When Jared emerged from the closet, the guy had his back to him. To either side he held out one of the severed phone cords.
"I was a test subject!" Jared snapped.
"Holy Christ!" he spat, whirling around and grabbing hold of his shirt above his heart. "You scared the living hell out of me, man!"
Jared recognized him immediately. He didn't know the guy's name, but he had seen him before. They had shared the same General Psychology class freshman year, Behavioral Evaluation lab only last year.
"All of these nights...talking to you..."
"I'm a psych major. I was just working on my thesis!"
"I was your thesis!"
"Calm down, man," he said, backing away and throwing his hands up in front of him.
"What about my thesis!" Jared railed.
His eyes flashed red and his arms rocketed from his side.
* * *
Before he left, Jared gathered the audio tapes and the equipment, and erased the entirety of the paper from the hard drive of the computer. When Andrew's roommate came back after the weekend---finding him hanging from the pipes along the ceiling by one of his own neck ties with his face blue and swollen---he was able to tell the police all about how he had heard Andrew on the phone several nights in a row, talking to someone about wanting to kill himself.
He had thought Andrew was working on his thesis.
Professor Witt had confirmed that Andrew was indeed working on a project where he pretended to want to kill himself, trying to solicit compassion from the person on the other end of the randomly dialed phone. He supposed in his lauded professional opinion that the entire design of the thesis should have been a clue into the inner workings of Andrew's mind, a heavily-veiled cry for help.
* * *
Jared received a B minus on his paper, as---after everything Professor Witt had been through in dealing with the tragic suicide of a beloved student---he was of the opinion that Jared's paper didn't capture the essence of the anguish and despair.

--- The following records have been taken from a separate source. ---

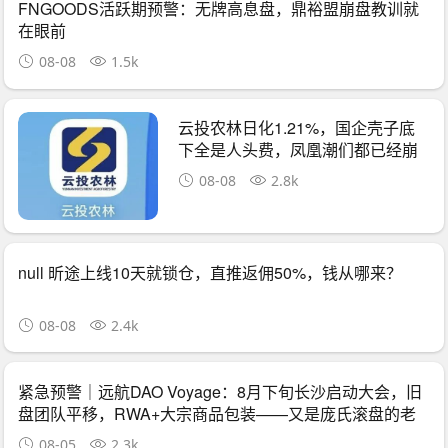
FNGOODS活跃期预警：无牌高息盘，鼎裕盟崩盘教训就
在眼前
08-08
1.5k
云投农林日化1.21%，国企壳子底
下全是人头费，凤凰潮们都已经崩
了
08-08
2.8k
null 昕途上线10天就锁仓，直推返佣50%，钱从哪来？
08-08
2.4k
紧急预警｜远航DAO Voyage：8月下旬长沙启动大会，旧
盘团队平移，RWA+大宗商品包装——又是庞氏滚盘的老
剧本
08-05
2.3k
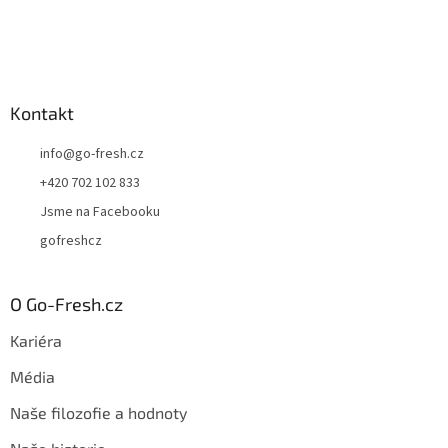
Kontakt
info
@
go-fresh.cz
+420 702 102 833
Jsme na Facebooku
gofreshcz
O Go-Fresh.cz
Kariéra
Média
Naše filozofie a hodnoty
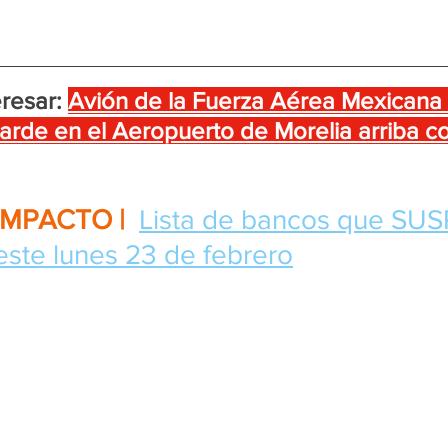
resar:
Avión de la Fuerza Aérea Mexicana
 tarde en el Aeropuerto de Morelia arriba c
IMPACTO | 
Lista de bancos que SU
ste lunes 23 de febrero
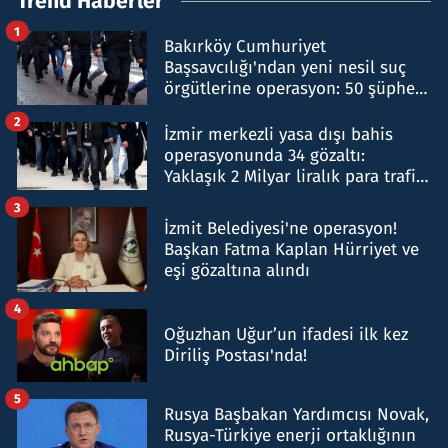
Trend Haberler
1
Bakırköy Cumhuriyet
Başsavcılığı'ndan yeni nesil suç
örgütlerine operasyon: 50 şüpheli
hakkında gözaltı kararı
2
İzmir merkezli yasa dışı bahis
operasyonunda 34 gözaltı:
Yaklaşık 2 Milyar liralık para trafiği
tespit edildi
3
İzmit Belediyesi'ne operasyon!
Başkan Fatma Kaplan Hürriyet ve
eşi gözaltına alındı
4
Oğuzhan Uğur’un ifadesi ilk kez
Diriliş Postası'nda!
5
Rusya Başbakan Yardımcısı Novak,
Rusya-Türkiye enerji ortaklığının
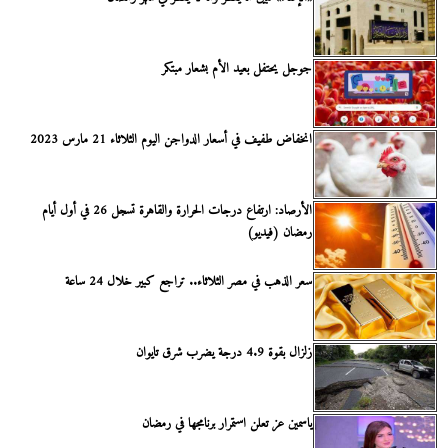
جوجل يحتفل بعيد الأم بشعار مبتكر
انخفاض طفيف في أسعار الدواجن اليوم الثلاثاء 21 مارس 2023
الأرصاد: ارتفاع درجات الحرارة والقاهرة تسجل 26 في أول أيام
رمضان (فيديو)
سعر الذهب في مصر الثلاثاء.. تراجع كبير خلال 24 ساعة
زلزال بقوة 4.9 درجة يضرب شرق تايوان
ياسمين عز تعلن استمرار برنامجها في رمضان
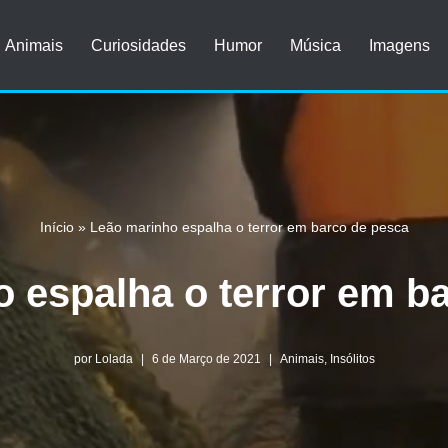
Animais
Curiosidades
Humor
Música
Imagens
Início
»
Leão marinho espalha o terror em barco de pesca
 espalha o terror em b
por
Lolada
6 de Março de 2021
Animais
,
Insólitos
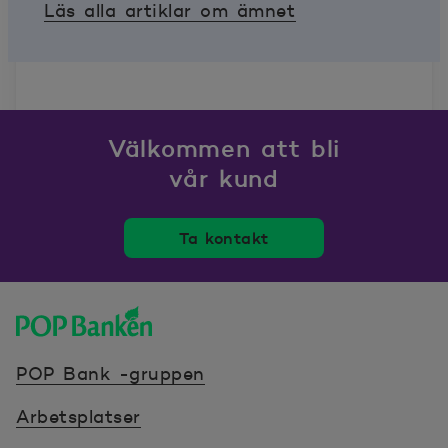
Läs alla artiklar om ämnet
Välkommen att bli
vår kund
Ta kontakt
POP banken, till hemsidan
POP Bank -gruppen
Arbetsplatser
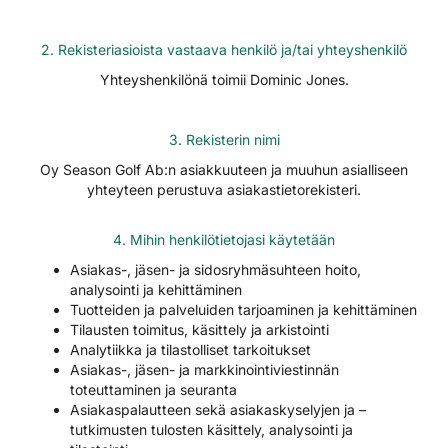
2. Rekisteriasioista vastaava henkilö ja/tai yhteyshenkilö
Yhteyshenkilönä toimii Dominic Jones.
3. Rekisterin nimi
Oy Season Golf Ab:n asiakkuuteen ja muuhun asialliseen
yhteyteen perustuva asiakastietorekisteri.
4. Mihin henkilötietojasi käytetään
Asiakas-, jäsen- ja sidosryhmäsuhteen hoito,
analysointi ja kehittäminen
Tuotteiden ja palveluiden tarjoaminen ja kehittäminen
Tilausten toimitus, käsittely ja arkistointi
Analytiikka ja tilastolliset tarkoitukset
Asiakas-, jäsen- ja markkinointiviestinnän
toteuttaminen ja seuranta
Asiakaspalautteen sekä asiakaskyselyjen ja –
tutkimusten tulosten käsittely, analysointi ja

"It was too clinical," he had said. "Too clean."
Jared had stared at his feet.
"As a phychologist, Mr.Danner, you can't be afraid to roll up your sleeves and get your hands dirty."
* * *
"I'm going to kill myself," the man sitting in the couch across from him said, averting his eyes.
Jared looked up from the yellow notepad sitting in his lap, and offered the man the hollow, placating smile he had groomed to perfection in medical school.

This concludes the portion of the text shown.